Philadelphia is one of many cities where residents do not have off-street parking. This tends to make it extra difficult for EV drivers to charge their vehicles since there is limited or no access to charging stations while they are in their homes. Some drivers must resort to going to a public charging station at a local business, others are taking matters into their own hands. Residents have been creating their own makeshift charging stations using extension cords that stretch out of the windows of their homes, across the sidewalk to charge their vehicles overnight. These cords are either left on the sidewalk or propped over trees and poles. Even with mats being on top of cords that are stretched across the sidewalk, this method is not legal and against Philadelphia’s codes.
City council was attempting a plan to have designated electric charging spots across the city but the plan was canceled, leaving EV drivers without reliable home charging. The initial plan was for EV drivers to get reserved parking spots specifically for charging their vehicles. The plan for EV charging spots has been controversial throughout the neighborhoods of Philly. Since residents have a hard enough time finding parking on their streets, non-EV drivers filed complaints against the designated parking spots which resulted in the plan falling through.

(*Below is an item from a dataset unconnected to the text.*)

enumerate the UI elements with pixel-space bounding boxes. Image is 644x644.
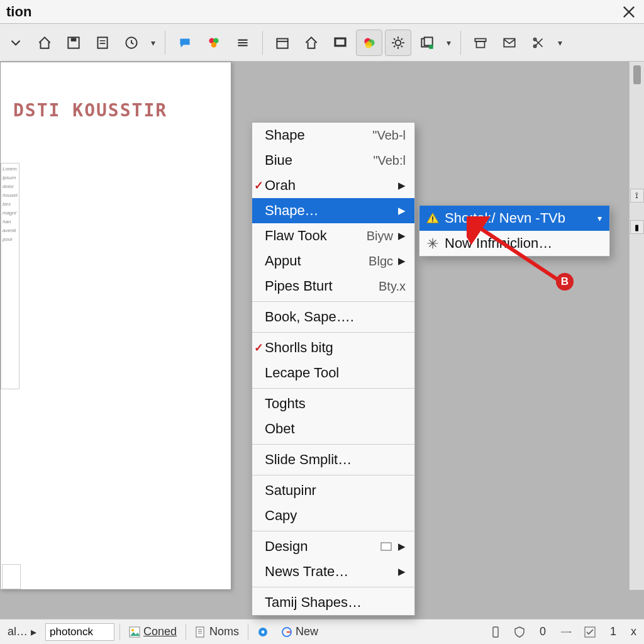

Cities across the country have managed to make EV charging spots work for neighborhoods that do not have off-street parking for their residents. In Hoboken, NJ, designated EV charging parking permits have been allocated to EV drivers so they can charge their vehicles nearby their homes. On the other hand, Philadelphia isn’t the only city facing a shortage of EV charging availability and lack of funding towards infrastructure. Charging deserts in rural areas do not have the resources available to install EV charging stations along certain highways or towns.